Extracted data entries
····················

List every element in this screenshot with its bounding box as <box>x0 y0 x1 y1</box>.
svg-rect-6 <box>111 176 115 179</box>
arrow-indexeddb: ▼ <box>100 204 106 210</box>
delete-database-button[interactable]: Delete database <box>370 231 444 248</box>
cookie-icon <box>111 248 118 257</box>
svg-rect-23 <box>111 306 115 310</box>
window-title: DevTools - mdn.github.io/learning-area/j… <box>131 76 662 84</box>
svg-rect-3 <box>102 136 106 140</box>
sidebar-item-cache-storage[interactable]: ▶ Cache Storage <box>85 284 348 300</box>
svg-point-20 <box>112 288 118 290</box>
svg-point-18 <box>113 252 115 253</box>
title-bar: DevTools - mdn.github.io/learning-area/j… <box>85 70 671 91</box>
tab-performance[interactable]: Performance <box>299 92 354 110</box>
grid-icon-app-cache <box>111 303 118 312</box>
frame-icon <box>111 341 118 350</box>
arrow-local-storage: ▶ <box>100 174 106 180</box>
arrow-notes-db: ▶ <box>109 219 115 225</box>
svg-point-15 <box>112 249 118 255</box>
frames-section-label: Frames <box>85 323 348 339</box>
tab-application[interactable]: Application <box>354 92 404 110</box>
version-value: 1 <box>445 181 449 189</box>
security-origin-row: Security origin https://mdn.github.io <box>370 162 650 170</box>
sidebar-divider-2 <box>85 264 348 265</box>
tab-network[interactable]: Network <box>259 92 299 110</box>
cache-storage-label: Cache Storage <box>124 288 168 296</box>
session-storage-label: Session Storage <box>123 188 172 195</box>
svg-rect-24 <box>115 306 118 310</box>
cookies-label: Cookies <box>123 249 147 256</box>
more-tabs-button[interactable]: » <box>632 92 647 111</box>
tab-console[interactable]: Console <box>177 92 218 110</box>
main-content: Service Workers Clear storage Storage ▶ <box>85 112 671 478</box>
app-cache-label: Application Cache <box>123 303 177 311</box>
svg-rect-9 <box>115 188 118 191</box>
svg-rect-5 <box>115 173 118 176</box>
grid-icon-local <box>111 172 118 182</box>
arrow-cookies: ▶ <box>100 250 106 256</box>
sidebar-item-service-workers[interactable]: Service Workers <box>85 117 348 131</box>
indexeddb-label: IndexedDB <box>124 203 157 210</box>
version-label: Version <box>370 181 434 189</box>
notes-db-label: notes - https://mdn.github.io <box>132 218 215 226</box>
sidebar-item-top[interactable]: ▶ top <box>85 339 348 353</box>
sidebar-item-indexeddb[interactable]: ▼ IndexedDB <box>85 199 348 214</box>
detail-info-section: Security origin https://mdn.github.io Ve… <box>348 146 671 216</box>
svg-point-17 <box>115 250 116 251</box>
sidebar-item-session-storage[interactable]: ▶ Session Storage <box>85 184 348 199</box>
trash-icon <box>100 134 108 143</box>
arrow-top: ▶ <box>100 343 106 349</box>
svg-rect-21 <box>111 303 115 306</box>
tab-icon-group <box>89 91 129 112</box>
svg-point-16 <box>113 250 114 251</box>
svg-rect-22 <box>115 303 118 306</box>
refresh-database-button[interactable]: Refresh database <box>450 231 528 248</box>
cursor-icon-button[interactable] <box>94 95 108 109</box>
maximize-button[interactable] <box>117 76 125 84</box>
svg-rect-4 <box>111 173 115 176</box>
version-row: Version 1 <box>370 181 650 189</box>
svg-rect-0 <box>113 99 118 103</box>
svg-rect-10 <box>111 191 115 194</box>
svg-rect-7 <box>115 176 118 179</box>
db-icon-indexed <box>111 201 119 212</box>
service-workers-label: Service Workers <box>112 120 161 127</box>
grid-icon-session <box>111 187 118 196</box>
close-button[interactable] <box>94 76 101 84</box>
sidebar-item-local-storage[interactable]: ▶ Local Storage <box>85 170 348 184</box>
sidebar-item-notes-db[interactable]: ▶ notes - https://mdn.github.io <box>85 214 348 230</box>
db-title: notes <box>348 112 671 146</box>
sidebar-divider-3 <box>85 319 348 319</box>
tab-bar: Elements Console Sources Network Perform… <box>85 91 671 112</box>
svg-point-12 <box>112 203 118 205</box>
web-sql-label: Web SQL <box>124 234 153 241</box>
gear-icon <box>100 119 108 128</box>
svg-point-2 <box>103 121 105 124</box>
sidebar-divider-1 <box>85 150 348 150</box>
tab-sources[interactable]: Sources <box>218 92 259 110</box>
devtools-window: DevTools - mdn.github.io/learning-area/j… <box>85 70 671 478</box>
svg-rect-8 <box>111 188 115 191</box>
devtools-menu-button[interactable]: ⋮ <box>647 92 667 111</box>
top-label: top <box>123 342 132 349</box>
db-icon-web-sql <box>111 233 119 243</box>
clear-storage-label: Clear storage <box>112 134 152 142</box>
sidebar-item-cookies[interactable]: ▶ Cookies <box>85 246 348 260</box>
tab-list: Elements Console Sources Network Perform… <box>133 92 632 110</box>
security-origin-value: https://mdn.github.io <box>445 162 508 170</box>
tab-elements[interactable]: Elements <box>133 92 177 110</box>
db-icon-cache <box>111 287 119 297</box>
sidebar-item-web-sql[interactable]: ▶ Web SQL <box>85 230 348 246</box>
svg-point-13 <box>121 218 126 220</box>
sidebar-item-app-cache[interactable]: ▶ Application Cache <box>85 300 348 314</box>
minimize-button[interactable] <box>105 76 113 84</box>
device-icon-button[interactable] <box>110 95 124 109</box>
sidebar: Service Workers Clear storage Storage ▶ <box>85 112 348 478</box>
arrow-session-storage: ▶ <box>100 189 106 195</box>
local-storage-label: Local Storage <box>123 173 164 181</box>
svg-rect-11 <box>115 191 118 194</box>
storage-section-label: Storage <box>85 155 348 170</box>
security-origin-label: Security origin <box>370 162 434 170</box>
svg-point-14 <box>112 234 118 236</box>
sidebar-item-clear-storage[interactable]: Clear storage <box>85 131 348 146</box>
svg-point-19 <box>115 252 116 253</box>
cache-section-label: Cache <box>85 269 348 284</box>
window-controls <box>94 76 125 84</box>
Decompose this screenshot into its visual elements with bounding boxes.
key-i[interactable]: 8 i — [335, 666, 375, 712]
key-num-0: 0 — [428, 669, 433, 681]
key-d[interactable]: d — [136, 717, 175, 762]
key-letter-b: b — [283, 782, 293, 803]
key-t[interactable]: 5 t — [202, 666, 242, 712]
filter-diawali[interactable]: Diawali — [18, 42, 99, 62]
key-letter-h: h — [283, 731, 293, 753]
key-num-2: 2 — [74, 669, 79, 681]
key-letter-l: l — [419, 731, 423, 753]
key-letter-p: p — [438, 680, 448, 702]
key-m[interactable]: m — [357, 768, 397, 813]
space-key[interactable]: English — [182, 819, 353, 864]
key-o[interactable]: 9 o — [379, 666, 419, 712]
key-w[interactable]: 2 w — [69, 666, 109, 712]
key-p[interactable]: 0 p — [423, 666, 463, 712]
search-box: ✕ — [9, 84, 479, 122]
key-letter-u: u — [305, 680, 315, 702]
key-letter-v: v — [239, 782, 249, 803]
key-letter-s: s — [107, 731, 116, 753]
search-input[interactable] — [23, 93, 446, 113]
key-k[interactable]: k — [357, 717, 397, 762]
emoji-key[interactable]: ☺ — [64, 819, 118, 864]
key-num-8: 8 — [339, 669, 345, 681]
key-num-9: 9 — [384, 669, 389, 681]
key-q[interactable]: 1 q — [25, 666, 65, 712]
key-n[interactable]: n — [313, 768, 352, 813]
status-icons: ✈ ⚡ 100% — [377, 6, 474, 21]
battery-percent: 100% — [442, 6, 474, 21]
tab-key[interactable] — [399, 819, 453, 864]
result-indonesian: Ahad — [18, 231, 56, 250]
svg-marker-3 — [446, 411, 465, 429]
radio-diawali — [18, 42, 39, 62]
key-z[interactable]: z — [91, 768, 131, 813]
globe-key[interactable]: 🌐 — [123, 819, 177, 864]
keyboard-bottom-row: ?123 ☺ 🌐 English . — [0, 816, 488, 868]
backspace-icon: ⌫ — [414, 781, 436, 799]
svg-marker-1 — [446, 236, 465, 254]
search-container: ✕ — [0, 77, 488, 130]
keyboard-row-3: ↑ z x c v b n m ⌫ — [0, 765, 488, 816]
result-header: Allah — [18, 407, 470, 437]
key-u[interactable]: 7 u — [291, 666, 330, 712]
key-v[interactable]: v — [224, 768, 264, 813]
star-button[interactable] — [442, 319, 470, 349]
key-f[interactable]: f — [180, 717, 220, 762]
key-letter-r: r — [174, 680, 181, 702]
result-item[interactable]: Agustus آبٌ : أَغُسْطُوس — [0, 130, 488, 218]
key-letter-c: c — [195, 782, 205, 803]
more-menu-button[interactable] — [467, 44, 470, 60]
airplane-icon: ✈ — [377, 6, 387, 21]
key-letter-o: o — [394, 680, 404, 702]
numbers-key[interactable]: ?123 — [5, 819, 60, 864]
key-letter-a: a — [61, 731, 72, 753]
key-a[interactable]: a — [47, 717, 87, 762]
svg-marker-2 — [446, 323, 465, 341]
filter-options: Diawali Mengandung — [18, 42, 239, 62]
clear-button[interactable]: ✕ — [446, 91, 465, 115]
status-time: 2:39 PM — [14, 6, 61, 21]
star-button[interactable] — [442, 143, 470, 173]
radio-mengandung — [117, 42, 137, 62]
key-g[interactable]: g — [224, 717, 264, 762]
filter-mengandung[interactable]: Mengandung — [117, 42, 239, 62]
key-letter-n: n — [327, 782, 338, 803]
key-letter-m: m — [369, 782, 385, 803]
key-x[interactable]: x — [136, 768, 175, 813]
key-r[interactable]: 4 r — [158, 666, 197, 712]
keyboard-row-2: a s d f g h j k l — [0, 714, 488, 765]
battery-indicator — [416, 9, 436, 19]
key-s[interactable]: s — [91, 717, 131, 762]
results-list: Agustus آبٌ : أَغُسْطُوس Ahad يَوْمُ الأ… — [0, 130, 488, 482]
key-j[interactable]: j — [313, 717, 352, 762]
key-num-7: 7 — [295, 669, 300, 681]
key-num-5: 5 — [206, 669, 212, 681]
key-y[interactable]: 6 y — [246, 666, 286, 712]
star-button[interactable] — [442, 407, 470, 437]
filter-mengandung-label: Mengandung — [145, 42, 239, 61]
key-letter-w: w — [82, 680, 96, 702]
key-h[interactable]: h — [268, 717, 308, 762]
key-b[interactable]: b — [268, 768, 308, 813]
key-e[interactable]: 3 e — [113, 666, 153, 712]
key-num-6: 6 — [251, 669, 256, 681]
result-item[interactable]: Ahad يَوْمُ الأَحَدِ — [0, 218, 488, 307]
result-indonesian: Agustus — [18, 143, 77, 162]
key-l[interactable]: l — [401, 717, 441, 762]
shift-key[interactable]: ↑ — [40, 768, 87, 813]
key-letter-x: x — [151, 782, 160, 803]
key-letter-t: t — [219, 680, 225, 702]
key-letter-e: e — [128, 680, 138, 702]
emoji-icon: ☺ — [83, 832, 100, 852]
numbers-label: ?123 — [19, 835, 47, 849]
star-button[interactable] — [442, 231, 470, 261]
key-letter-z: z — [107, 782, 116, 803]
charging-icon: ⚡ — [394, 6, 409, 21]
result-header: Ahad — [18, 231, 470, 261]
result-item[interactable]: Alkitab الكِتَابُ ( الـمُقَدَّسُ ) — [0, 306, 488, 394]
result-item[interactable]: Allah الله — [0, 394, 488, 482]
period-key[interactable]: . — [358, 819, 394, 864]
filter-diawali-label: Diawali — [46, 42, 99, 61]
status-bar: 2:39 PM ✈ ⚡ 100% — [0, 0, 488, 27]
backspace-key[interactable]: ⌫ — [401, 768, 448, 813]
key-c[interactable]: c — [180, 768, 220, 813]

····················

Problem to solve: Please copy every line of the data that carries the string "title".

Task solution:
window-title: DevTools - mdn.github.io/learning-area/j… <box>131 76 662 84</box>
title-bar: DevTools - mdn.github.io/learning-area/j… <box>85 70 671 91</box>
db-title: notes <box>348 112 671 146</box>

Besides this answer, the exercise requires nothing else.